Por Harvey Cosenza (*)
Muito se tem escrito sobre a escassez de engenheiros no país. “O mercado ficou estagnado por muitos anos”, alegam alguns. “O mercado financeiro absorveu os profissionais da área”, alegam outros. O fato é que todos têm razão, mas vamos acrescentar mais alguns fatos que levaram o país a essa situação. A instabilidade financeira, principalmente nos anos 80 e 90, fez com que os poucos cursos de Engenharia (em grande parte de instituições públicas) formassem excelentes profissionais mas sem perspectivas de emprego. Estaleiros foram fechados e indústrias, em plena abertura de mercado, se modernizaram e automatizaram seus processos. A indústria automotiva foi a que mais sofreu transformações, sendo seguida pela têxtil, a química etc).
Com a retomada econômica, diversos setores se viram diante de um grande desafio: onde encontrar profissionais competentes para uma demanda cada vez maior, em um mercado aquecido e que dá mostras de que assim vai se manter por muitos anos?
Estatisticamente, o nº de egressos dos cursos de Engenharia mantém-se há mais de 20 anos. O que mudou foram os números de instituições de ensino superior, principalmente particulares. Hoje, assim como há 20 anos, se ingressam nos cursos de engenharia 60 ou 70 estudantes (muitos deles motivados pelo aquecimento do mercado, mas sem nenhuma base matemática para chegar ao fim do curso), ao final 15 a 20 alunos terão se formado. Esses números preocupantes são os mesmos de 20 anos atrás. Por quais motivos isto acontece?
Primeiro (e o principal deles) porque os currículos se mantiveram praticamente inalterados ao longo destes 20 anos. Não estão atualizados com a demanda de mercado, no qual conceitos como alta tecnologia e performance viraram palavras de ordem; tampouco estão adequados às gerações cognitivas da atualidade (os “y” e “z” estão aí mais conectados em perspectivas da rede do que em qualquer época). E ainda: os cursos não se dispõem a cobrir minimamente as deficiências do Ensino Médio que os alunos trazem e que vão se manifestar nos cálculos diferenciais que se seguirão.
O segundo motivo é o fato de as empresas não valorizarem os profissionais como deveriam. Conversei com dois gestores de empresas diferentes. Um me disse que não pagava o mesmo salário de um administrador a um engenheiro pois o administrador cuidava do dinheiro da empresa, enquanto o engenheiro cuidava da fábrica – ele não conseguia enxergar a importância do engenheiro como inovador e responsável pelo produto final da empresa). Já o outro disse que não podia contratar um técnico com um salário médio. Por isso, era obrigado a contratar engenheiros para trabalharem como técnicoa. Resultado: o turn over (rotatividade) alto e constante.
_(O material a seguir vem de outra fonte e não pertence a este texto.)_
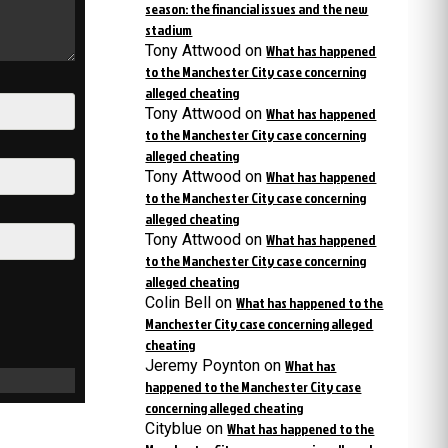
season: the financial issues and the new
stadium
Tony Attwood
on
What has happened
to the Manchester City case concerning
alleged cheating
Tony Attwood
on
What has happened
to the Manchester City case concerning
alleged cheating
Tony Attwood
on
What has happened
to the Manchester City case concerning
alleged cheating
Tony Attwood
on
What has happened
to the Manchester City case concerning
alleged cheating
Colin Bell
on
What has happened to the
Manchester City case concerning alleged
cheating
Jeremy Poynton
on
What has
happened to the Manchester City case
concerning alleged cheating
Cityblue
on
What has happened to the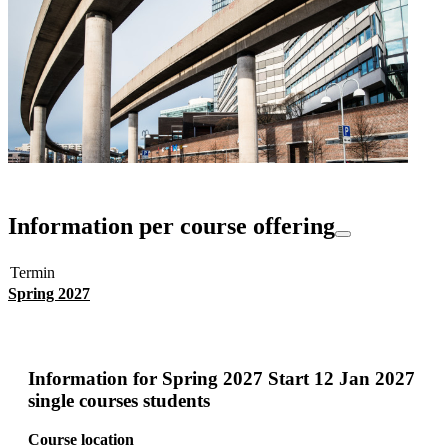
Information per course offering
Termin
Spring 2027
Information for
Spring 2027 Start 12 Jan 2027
single courses students
Course location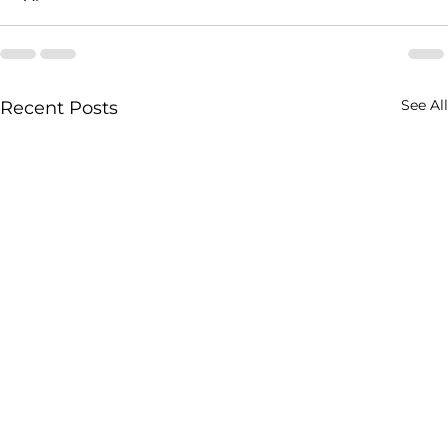
See All
Recent Posts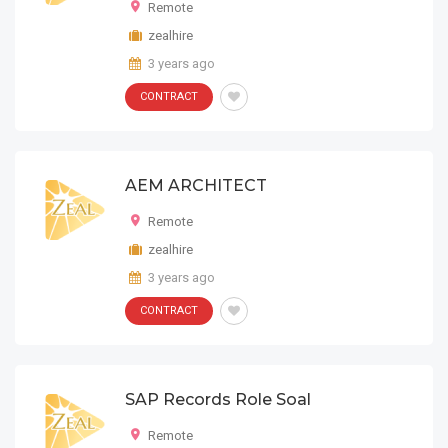
Remote
zealhire
3 years ago
CONTRACT
AEM ARCHITECT
Remote
zealhire
3 years ago
CONTRACT
SAP Records Role Soal
Remote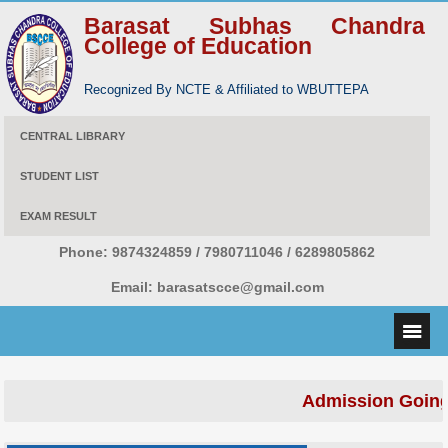
Barasat Subhas Chandra
College of Education
Recognized By NCTE & Affiliated to WBUTTEPA
CENTRAL LIBRARY
STUDENT LIST
EXAM RESULT
Phone:
9874324859 / 7980711046 / 6289805862
Email:
barasatscce@gmail.com
Admission Going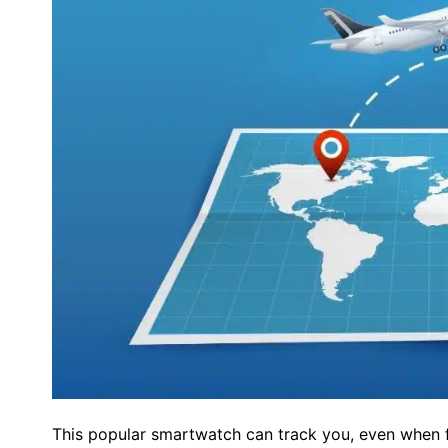
This popular smartwatch can track you, even when f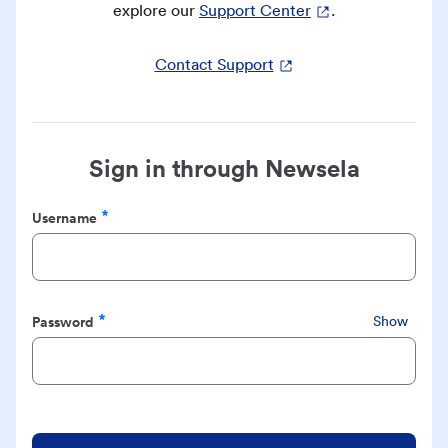
explore our
Support Center
.
Contact Support
Sign in through Newsela
Username
Required
Password
Show
Required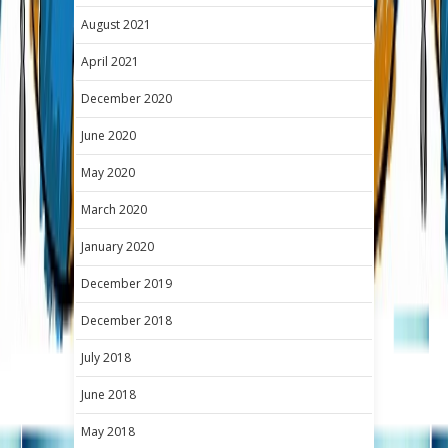
August 2021
April 2021
December 2020
June 2020
May 2020
March 2020
January 2020
December 2019
December 2018
July 2018
June 2018
May 2018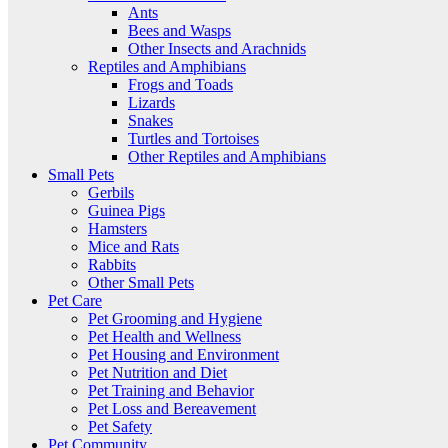
Ants
Bees and Wasps
Other Insects and Arachnids
Reptiles and Amphibians
Frogs and Toads
Lizards
Snakes
Turtles and Tortoises
Other Reptiles and Amphibians
Small Pets
Gerbils
Guinea Pigs
Hamsters
Mice and Rats
Rabbits
Other Small Pets
Pet Care
Pet Grooming and Hygiene
Pet Health and Wellness
Pet Housing and Environment
Pet Nutrition and Diet
Pet Training and Behavior
Pet Loss and Bereavement
Pet Safety
Pet Community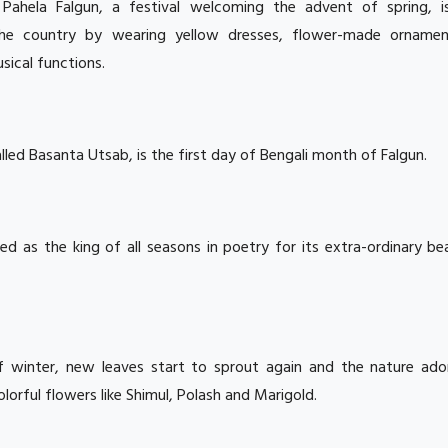
:
Pahela Falgun, a festival welcoming the advent of spring, i
the country by wearing yellow dresses, flower-made orname
usical functions.
alled Basanta Utsab, is the first day of Bengali month of Falgun.
yed as the king of all seasons in poetry for its extra-ordinary b
f winter, new leaves start to sprout again and the nature ado
orful flowers like Shimul, Polash and Marigold.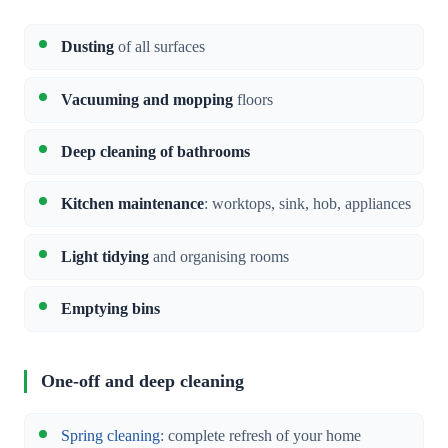
Dusting
of all surfaces
Vacuuming and mopping
floors
Deep cleaning of bathrooms
Kitchen maintenance
: worktops, sink, hob, appliances
Light tidying
and organising rooms
Emptying bins
One-off and deep cleaning
Spring cleaning
: complete refresh of your home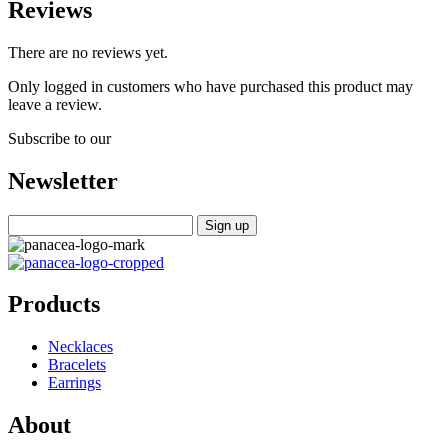
Reviews
There are no reviews yet.
Only logged in customers who have purchased this product may
leave a review.
Subscribe to our
Newsletter
Products
Necklaces
Bracelets
Earrings
About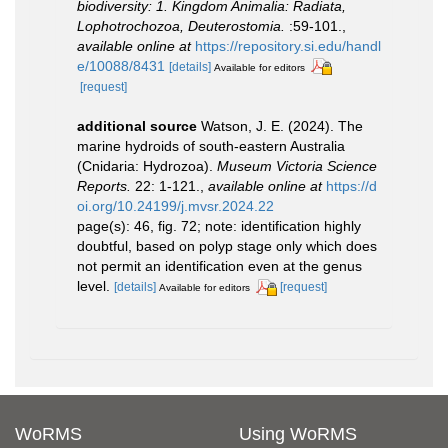
biodiversity: 1. Kingdom Animalia: Radiata,
Lophotrochozoa, Deuterostomia.
:59-101.
,
available online at
https://repository.si.edu/handl
e/10088/8431
[details]
Available for editors
[request]
additional source
Watson, J. E. (2024). The
marine hydroids of south-eastern Australia
(Cnidaria: Hydrozoa).
Museum Victoria Science
Reports.
22: 1-121.
,
available online at
https://d
oi.org/10.24199/j.mvsr.2024.22
page(s): 46, fig. 72; note: identification highly
doubtful, based on polyp stage only which does
not permit an identification even at the genus
level.
[details]
[request]
Available for editors
WoRMS
Using WoRMS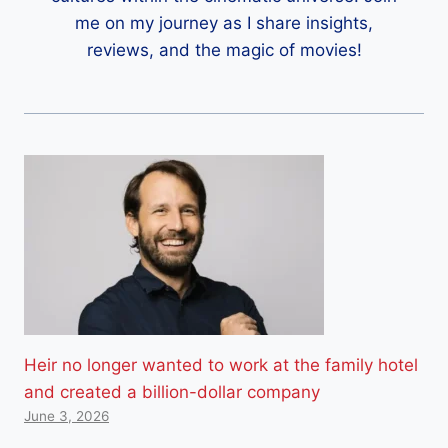
me on my journey as I share insights,
reviews, and the magic of movies!
Heir no longer wanted to work at the family hotel
and created a billion-dollar company
June 3, 2026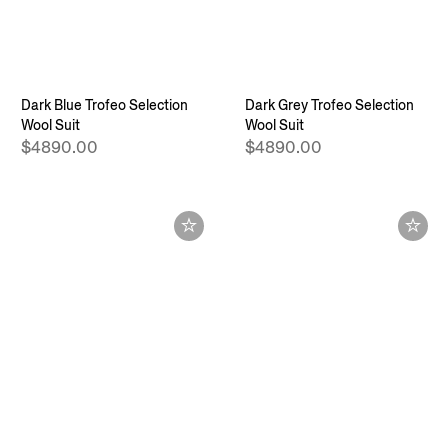
Dark Blue Trofeo Selection
Dark Grey Trofeo Selection
Wool Suit
Wool Suit
$4890.00
$4890.00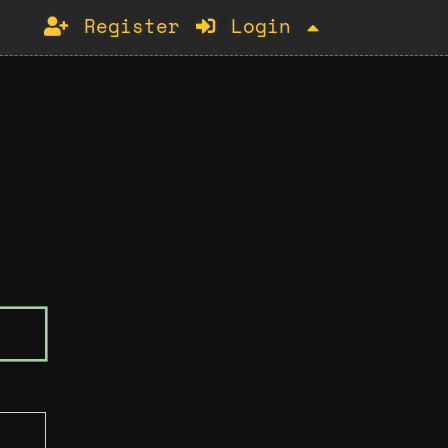
Register
Login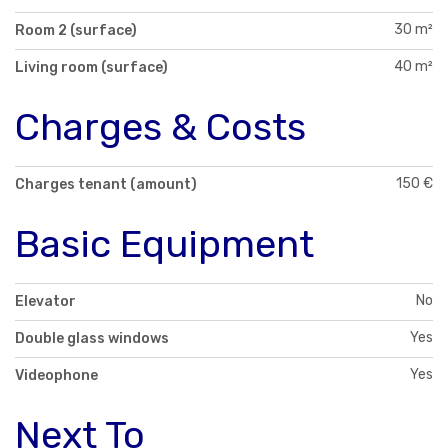
30 m²
Room 2 (surface)
40 m²
Living room (surface)
Charges & Costs
150 €
Charges tenant (amount)
Basic Equipment
No
Elevator
Yes
Double glass windows
Yes
Videophone
Next To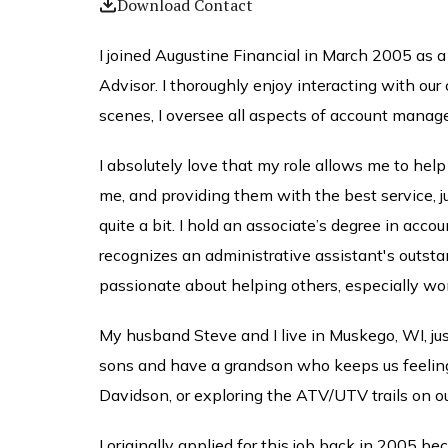
Download Contact
I joined Augustine Financial in March 2005 as a
Advisor. I thoroughly enjoy interacting with our
scenes, I oversee all aspects of account manag
I absolutely love that my role allows me to help 
me, and providing them with the best service, ju
quite a bit. I hold an associate’s degree in 
recognizes an administrative assistant's outst
passionate about helping others, especially wo
My husband Steve and I live in Muskego, WI, ju
sons and have a grandson who keeps us feeling y
Davidson, or exploring the ATV/UTV trails on ou
I originally applied for this job back in 2005 be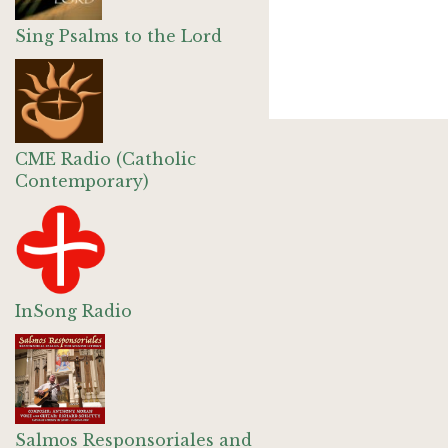
Sing Psalms to the Lord
CME Radio (Catholic
Contemporary)
InSong Radio
Salmos Responsoriales and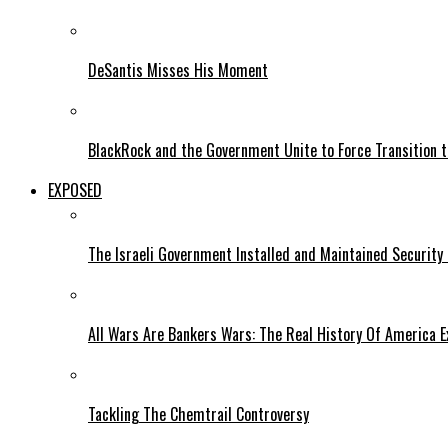
DeSantis Misses His Moment
BlackRock and the Government Unite to Force Transition to
EXPOSED
The Israeli Government Installed and Maintained Security
All Wars Are Bankers Wars: The Real History Of America E
Tackling The Chemtrail Controversy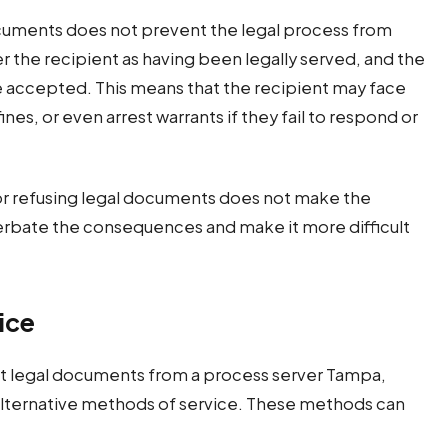
ocuments does not prevent the legal process from
r the recipient as having been legally served, and the
e accepted. This means that the recipient may face
es, or even arrest warrants if they fail to respond or
 or refusing legal documents does not make the
acerbate the consequences and make it more difficult
ice
ept legal documents from a process server Tampa,
 alternative methods of service. These methods can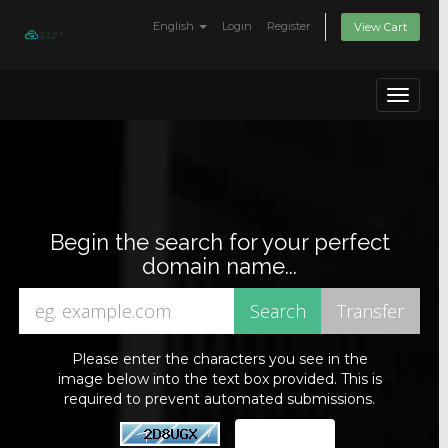
English
Login
Register
View Cart
Toggle
navigat
Begin the search for your perfect
domain name...
Please enter the characters you see in the
image below into the text box provided. This is
required to prevent automated submissions.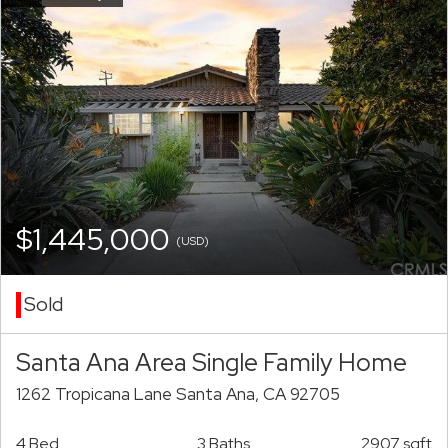
$1,445,000
(USD)
Sold
Santa Ana Area Single Family Home
1262 Tropicana Lane Santa Ana, CA 92705
4 Bed
3 Baths
2907 sqft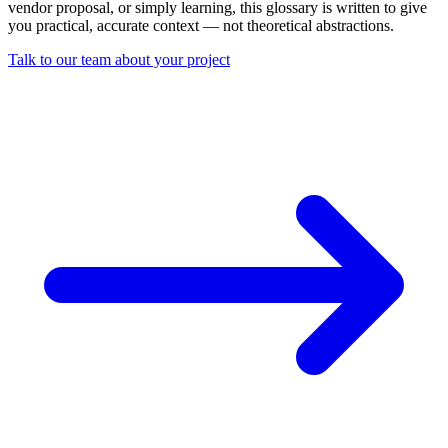
vendor proposal, or simply learning, this glossary is written to give
you practical, accurate context — not theoretical abstractions.
Talk to our team about your project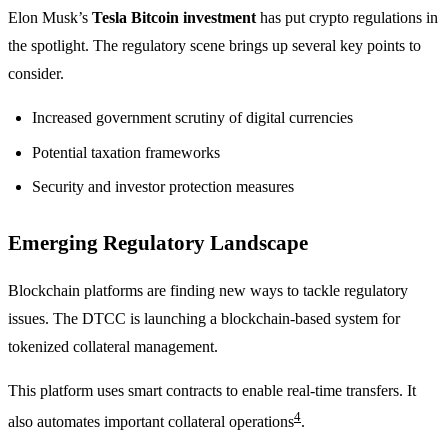
Elon Musk’s
Tesla Bitcoin investment
has put crypto regulations in
the spotlight. The regulatory scene brings up several key points to
consider.
Increased government scrutiny of digital currencies
Potential taxation frameworks
Security and investor protection measures
Emerging Regulatory Landscape
Blockchain platforms are finding new ways to tackle regulatory
issues. The DTCC is launching a blockchain-based system for
tokenized collateral management.
This platform uses smart contracts to enable real-time transfers. It
4
also automates important collateral operations
.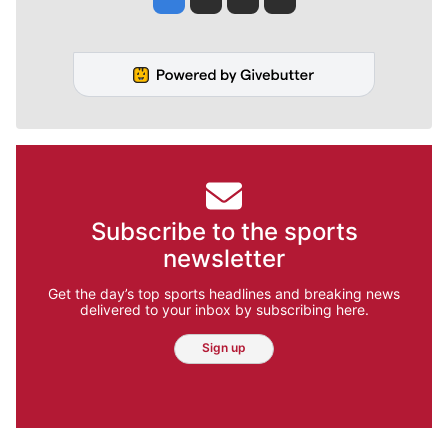
Subscribe to the sports
newsletter
Get the day’s top sports headlines and breaking news
delivered to your inbox by subscribing here.
Sign up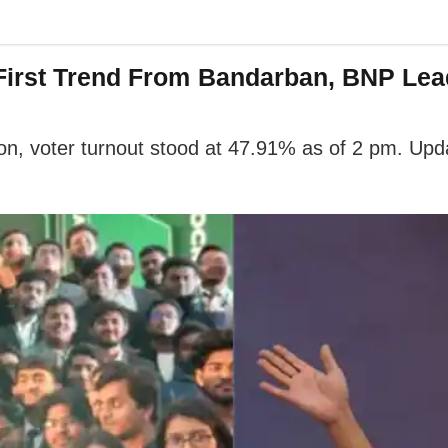
 First Trend From Bandarban, BNP Lea
n, voter turnout stood at 47.91% as of 2 pm. Upda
Em terceiro lugar, o setor de engenharia não tem como competir com o mercado financeiro. Se para iniciantes nos dois setores, o salário é equiparável, a perspectiva de ganhos a curto prazo é muito maior no mercado financeiro, afastando, cada vez mais, o engenheiro de seu campo de atuação original.
Mas é de fato a atualização dos currículos, a meu ver, a causa-raiz desta escassez. Os cursos de engenharia têm que passar por uma revisão curricular. A evasão no terceiro e quarto períodos é enorme. E por qual razão? Participei de um recente fórum no CNE (Conselho Nacional de Educação), onde um palestrante declarou que trocou o curso de Engenharia pelo de Administração pois ficou frustrado com o que viu e ouviu no início do curso. Ele percebeu que, em vez de discutir assuntos ligados à engenharia, era obrigado a resolver métodos matemáticos sem nenhuma lógica com o curso.
Portanto, as quatro instâncias que decidem sobre os rumos do curso de Engenharia no país – Conselhos Federal e Regionais, o mercado, as IEs e o MEC) – devem discutir em conjunto sobre a melhor maneira de preparar nossos futuros engenheiros. Só assim haverá luz no fim deste túnel.
(*) Harvey Cosenza é diretor do Centro de Conhecimento em Tecnologia do Grupo Estácio.